Prince’s mystical aesthetic not only manifested itself through his appearance and music; the artist was also known for his incredibly secretive life. When he wasn’t holed up in his fantastical and exclusive Paisley Park residence outside of Minneapolis, Prince seemed to exist at the quantum level, popping into and out of the universal reality whenever he pleased. Stories from Jimmy Fallon and Questlove hilariously reveal Prince’s tendency to spontaneously appear and disappear when he sought fit, whether for a casual game of ping pong or his own live show.
The final metric of Prince’s mystery lies in perhaps his most definable characteristic: the color purple. Prince was purple: from the motorcycle featured in scenes of the blockbuster film, Purple Rain, to the “Love Symbol” guitar paraded on stage during the Super Bowl XLI halftime show, Prince and purple were inseparable, and no other color could have better served the artist’s mysterious aesthetic. Purple has mystical implications; think of any stereotypical magician or sorceress, and you’ll likely incorporate elements of purple in your image. What’s more, purple is often associated with vanity, extravagance, individualism, and ambiguity, characteristics that scream Prince. Purple is also not traditionally masculine or feminine — sound familiar?

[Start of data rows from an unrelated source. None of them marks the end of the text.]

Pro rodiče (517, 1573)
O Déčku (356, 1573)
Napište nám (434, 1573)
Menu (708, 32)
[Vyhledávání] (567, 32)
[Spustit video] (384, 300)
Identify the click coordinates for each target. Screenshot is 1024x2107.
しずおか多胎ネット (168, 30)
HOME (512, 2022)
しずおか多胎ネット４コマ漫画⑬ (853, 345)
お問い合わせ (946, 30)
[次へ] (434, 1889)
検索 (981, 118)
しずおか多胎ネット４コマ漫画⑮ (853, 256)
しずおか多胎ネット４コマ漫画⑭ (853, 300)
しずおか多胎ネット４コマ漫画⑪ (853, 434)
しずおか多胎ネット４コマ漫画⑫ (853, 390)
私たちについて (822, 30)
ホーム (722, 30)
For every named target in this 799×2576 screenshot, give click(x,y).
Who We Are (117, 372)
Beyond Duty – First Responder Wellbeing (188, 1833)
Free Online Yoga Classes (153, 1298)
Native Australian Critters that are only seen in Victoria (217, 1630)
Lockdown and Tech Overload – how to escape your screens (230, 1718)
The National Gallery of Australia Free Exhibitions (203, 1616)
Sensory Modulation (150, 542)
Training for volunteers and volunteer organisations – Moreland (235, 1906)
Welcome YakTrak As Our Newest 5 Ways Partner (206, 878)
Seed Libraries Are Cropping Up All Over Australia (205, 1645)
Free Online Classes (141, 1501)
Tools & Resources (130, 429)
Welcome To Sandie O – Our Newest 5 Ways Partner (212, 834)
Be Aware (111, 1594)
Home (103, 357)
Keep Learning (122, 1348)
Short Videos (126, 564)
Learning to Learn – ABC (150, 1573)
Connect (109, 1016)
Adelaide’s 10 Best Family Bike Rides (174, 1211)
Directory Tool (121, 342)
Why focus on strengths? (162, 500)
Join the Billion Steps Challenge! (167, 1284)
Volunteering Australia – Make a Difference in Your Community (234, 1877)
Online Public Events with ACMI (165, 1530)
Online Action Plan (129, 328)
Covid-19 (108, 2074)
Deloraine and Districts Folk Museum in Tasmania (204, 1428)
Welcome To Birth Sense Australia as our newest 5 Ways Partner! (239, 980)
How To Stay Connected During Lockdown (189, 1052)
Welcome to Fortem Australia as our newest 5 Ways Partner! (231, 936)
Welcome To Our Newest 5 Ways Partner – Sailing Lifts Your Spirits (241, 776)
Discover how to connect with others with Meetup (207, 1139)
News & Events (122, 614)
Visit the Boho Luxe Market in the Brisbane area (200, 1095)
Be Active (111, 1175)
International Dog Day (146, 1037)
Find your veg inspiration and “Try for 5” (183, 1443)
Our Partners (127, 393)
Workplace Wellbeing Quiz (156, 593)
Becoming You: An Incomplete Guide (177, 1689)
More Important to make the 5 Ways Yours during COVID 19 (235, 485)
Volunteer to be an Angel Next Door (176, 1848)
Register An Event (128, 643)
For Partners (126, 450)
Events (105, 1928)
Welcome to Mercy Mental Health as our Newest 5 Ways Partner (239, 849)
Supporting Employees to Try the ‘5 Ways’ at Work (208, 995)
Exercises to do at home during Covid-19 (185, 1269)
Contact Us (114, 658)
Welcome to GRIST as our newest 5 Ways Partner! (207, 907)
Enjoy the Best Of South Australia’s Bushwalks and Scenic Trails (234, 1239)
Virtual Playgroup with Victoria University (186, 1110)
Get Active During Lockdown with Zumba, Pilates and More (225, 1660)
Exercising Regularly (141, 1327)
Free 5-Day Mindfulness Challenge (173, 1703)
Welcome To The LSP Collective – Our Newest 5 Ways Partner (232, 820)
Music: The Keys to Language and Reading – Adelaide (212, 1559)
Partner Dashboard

From his appearance to his music, from his temporary name to his favorite color, Prince expertly doctored an aesthetic of mystery. This theme of mystery seems to be tied to Prince’s embrace of individualism; not only were people unsure about what he was — whether straight, gay, black, white, male, or female — almost know one ever knew where he was. His identity was completely individualistic, not tied to or concerned with that of anyone else, and he looked to no one but himself for validation: “Really, I’m normal. A little highly strung, maybe. But normal. But so much has been written about me and people never know what’s right and what’s wrong. I’d rather let them stay confused.” Confused, yes — but there are more apt descriptions for those on whom Prince left his mystical mark: intrigued and inspired. By shedding labels, Prince taught fans what it meant to be an individual.